Fast mmCIF (Macromolecular Crystallographic Information File) parser written in Nim with Python bindings

The goal of this repository is to experiment with vibe coding while building something useful for bioinformatics community, to see how much of a cross platform library can be driven to completion by transformers

Verdict: I have upgraded to the Max 200$ plan. Opus is the only viable model, at least for me, and can be treated as a superhumanly fast but imperfect junior developer. With right prompting, it can be used to automate a lot of boring work and allow me to focus on the high level creative ones.

Features

  • 🚀 High-performance parsing of mmCIF files using Nim
  • 🌍 Cross-platform support (Linux, macOS, Windows)
  • 📦 Easy installation via pip

Installation

Prerequisites

From PyPI

pip install nim-mmcif

From Source

# Install Nim (platform-specific, see below)
# macOS: brew install nim
# Linux: curl https://nim-lang.org/choosenim/init.sh -sSf | sh
# Windows: scoop install nim

# Install the package
git clone https://github.com/lucidrains/nim-mmcif
cd nim-mmcif
pip install -e .

For detailed platform-specific instructions, see CROSS_PLATFORM.md.

Quick Start

Python Usage

Dictionary Access

from nim_mmcif import parse_mmcif

# Parse an mmCIF file (returns dict by default)
data = parse_mmcif("tests/test.mmcif")
print(f"Found {len(data['atoms'])} atoms")

# Access atom properties using dictionary notation
first_atom = data['atoms'][0]
print(f"Atom {first_atom['id']}: {first_atom['label_atom_id']}")
print(f"Position: ({first_atom['x']}, {first_atom['y']}, {first_atom['z']})")

# Parse multiple files using glob patterns
results = parse_mmcif("tests/*.mmcif")
for filepath, data in results.items():
    print(f"{filepath}: {len(data['atoms'])} atoms")

Dataclass Access

from nim_mmcif import parse_mmcif, parse_mmcif_batch

# Parse with dataclass support for cleaner dot notation access
data = parse_mmcif("tests/test.mmcif", as_dataclass=True)
print(f"Found {data.atom_count} atoms")

# Access atom properties using dot notation
first_atom = data.atoms[0]
print(f"Atom {first_atom.id}: {first_atom.label_atom_id}")
print(f"Position: ({first_atom.x}, {first_atom.y}, {first_atom.z})")
print(f"Chain: {first_atom.label_asym_id}, Residue: {first_atom.label_comp_id}")

# Use convenience properties and methods
print(f"Unique chains: {data.chains}")
print(f"Number of residues: {len(data.residues)}")
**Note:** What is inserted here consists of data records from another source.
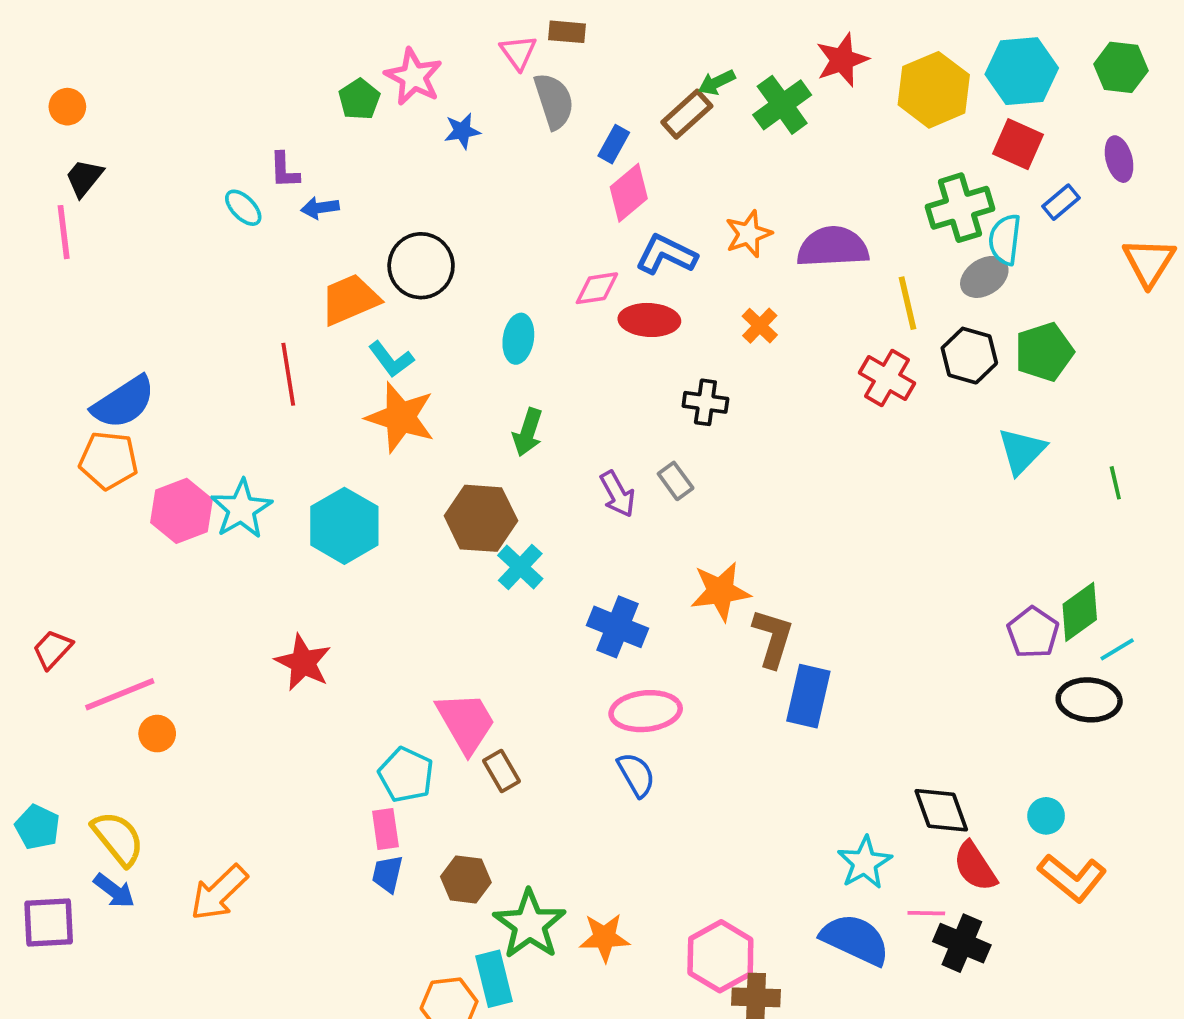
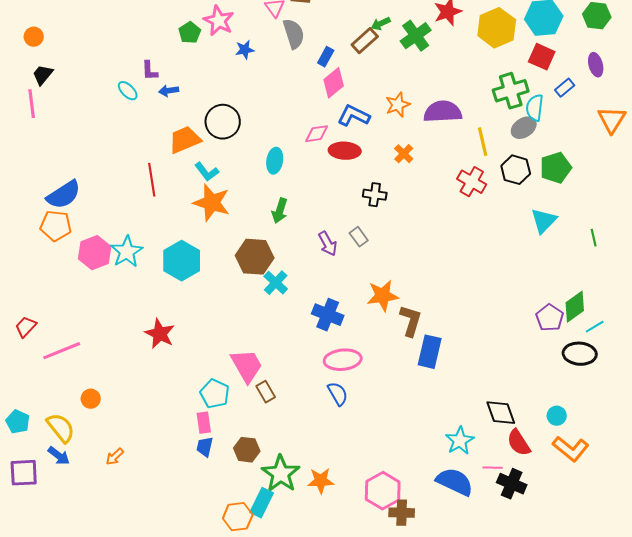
orange circle: (157, 734) -> (91, 399), moved
orange arrow: (219, 893) -> (115, 457), size x0.6
cyan rectangle: (494, 979) -> (262, 503), turned 40

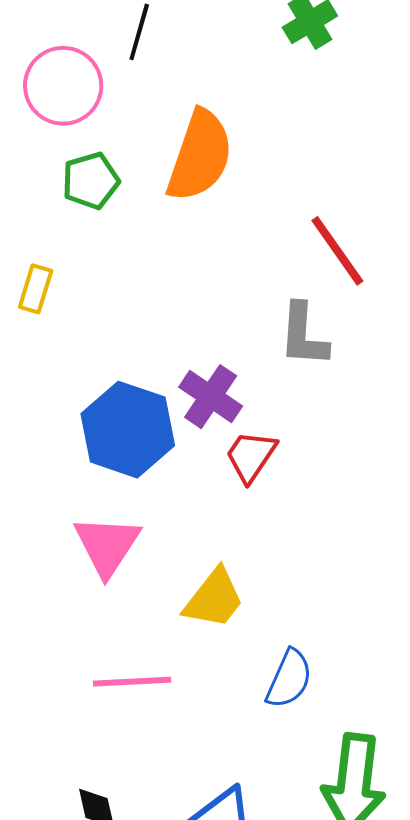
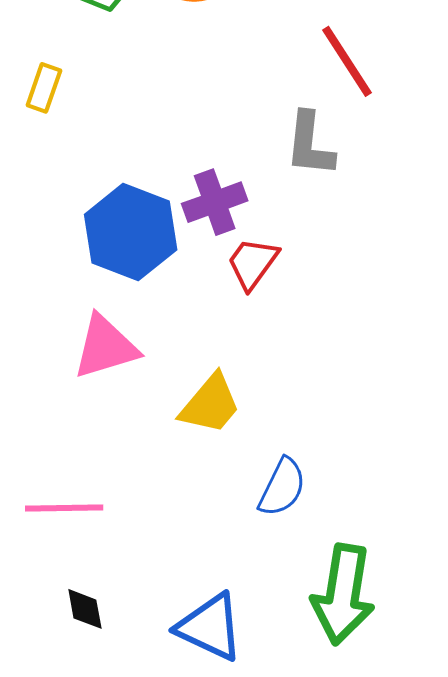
purple cross: (211, 397) -> (215, 202), turned 34
pink triangle: (107, 545) -> (105, 347), turned 38
pink line: (132, 682) -> (64, 508), moved

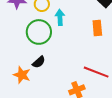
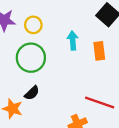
cyan arrow: (60, 17) -> (73, 40), moved

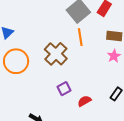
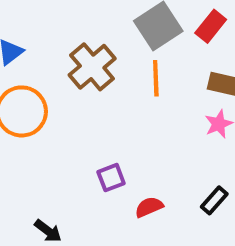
brown cross: (56, 54) -> (92, 67), moved

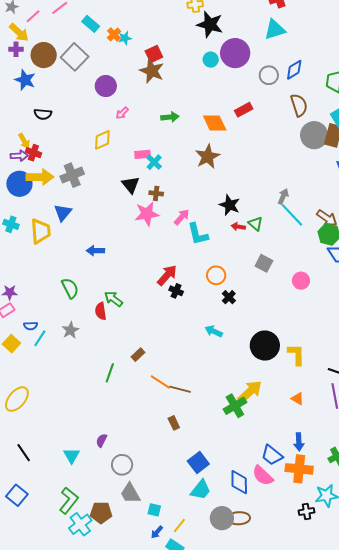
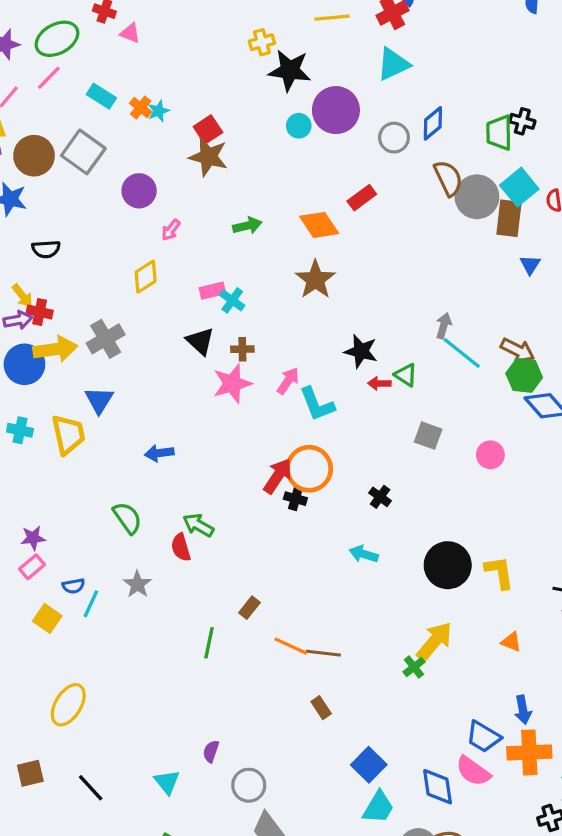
gray circle: (314, 135) -> (477, 197), moved
orange circle: (216, 275) -> (309, 469), moved, size x1.5
green cross: (235, 406) -> (414, 667), size x0.6

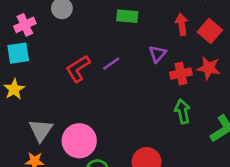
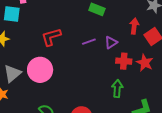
purple line: (111, 64) -> (89, 42), moved
pink circle: (79, 141) -> (40, 70), moved

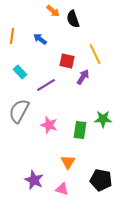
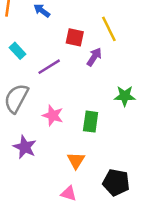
green star: (103, 119) -> (125, 96), moved
purple star: (34, 180) -> (25, 147), moved

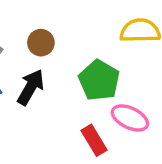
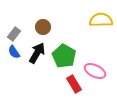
green pentagon: (99, 80) -> (64, 56), moved

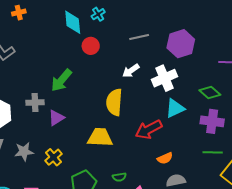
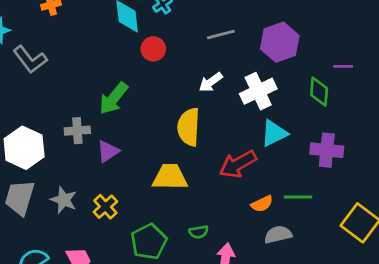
green diamond: (210, 92) -> (319, 92), moved, turned 55
gray star: (24, 152) -> (64, 200), turned 30
green line: (213, 152) -> (298, 197), moved

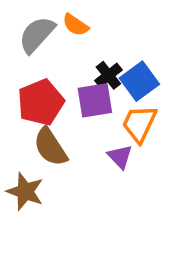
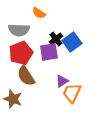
gray semicircle: (37, 35) -> (19, 30), moved, turned -130
orange trapezoid: (139, 124) -> (72, 93), moved
purple triangle: (120, 157) -> (62, 81), turned 40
# Get all atoms from a specific chain
chain_a_atoms = data.get_chain('A')

# Get all atoms from a specific residue
residue_atoms = data.get_residue('A', 1)

# Get all positions as tuples
positions = data.positions  # List of (x, y, z) tuples

# Batch processing with dataclasses
results = parse_mmcif_batch(["tests/test1.mmcif", "tests/test2.mmcif"], as_dataclass=True)
for result in results:
    print(f"Structure has {result.atom_count} atoms in {len(result.chains)} chain(s)")

Other Functions

import nim_mmcif

# Get atom count directly
count = nim_mmcif.get_atom_count("tests/test.mmcif")
print(f"File contains {count} atoms")

# Get all atoms with their properties (returns list of dicts)
atoms = nim_mmcif.get_atoms("tests/test.mmcif")
for atom in atoms[:5]:  # Print first 5 atoms
    print(f"Atom {atom['id']}: {atom['label_atom_id']} at ({atom['x']}, {atom['y']}, {atom['z']})")

# Get just the 3D coordinates
positions = nim_mmcif.get_atom_positions("tests/test.mmcif")
for i, (x, y, z) in enumerate(positions[:5]):
    print(f"Position {i}: ({x:.3f}, {y:.3f}, {z:.3f})")

Nim Usage

First

$ nimble install nim_mmcif

Then

import nim_mmcif

# Parse an mmCIF file
let data = mmcif_parse("tests/test.mmcif")
echo "Found ", data.atoms.len, " atoms"

# Iterate through atoms
for atom in data.atoms[0..<min(5, data.atoms.len)]:
  echo "Atom ", atom.id, ": ", atom.label_atom_id, 
       " at (", atom.Cartn_x, ", ", atom.Cartn_y, ", ", atom.Cartn_z, ")"

# Access specific atom properties
if data.atoms.len > 0:
  let firstAtom = data.atoms[0]
  echo "Chain: ", firstAtom.label_asym_id
  echo "Residue: ", firstAtom.label_comp_id
  echo "B-factor: ", firstAtom.B_iso_or_equiv

Batch Processing

Process multiple mmCIF files efficiently in a single operation:

import nim_mmcif

# List of mmCIF files to process
files = [
    "path/to/structure1.mmcif",
    "path/to/structure2.mmcif",
    "path/to/structure3.mmcif"
]

# Parse all files in batch (returns list when no globs used)
results = nim_mmcif.parse_mmcif_batch(files)

# Process results
for i, data in enumerate(results):
    print(f"Structure {i+1}: {len(data['atoms'])} atoms")
    
    # Analyze each structure
    atoms = data['atoms']
    if atoms:
        # Get unique chain IDs
        chains = set(atom['label_asym_id'] for atom in atoms)
        print(f"  Chains: {', '.join(sorted(chains))}")
        
        # Count residues
        residues = set((atom['label_asym_id'], atom['label_seq_id']) 
                      for atom in atoms)
        print(f"  Residues: {len(residues)}")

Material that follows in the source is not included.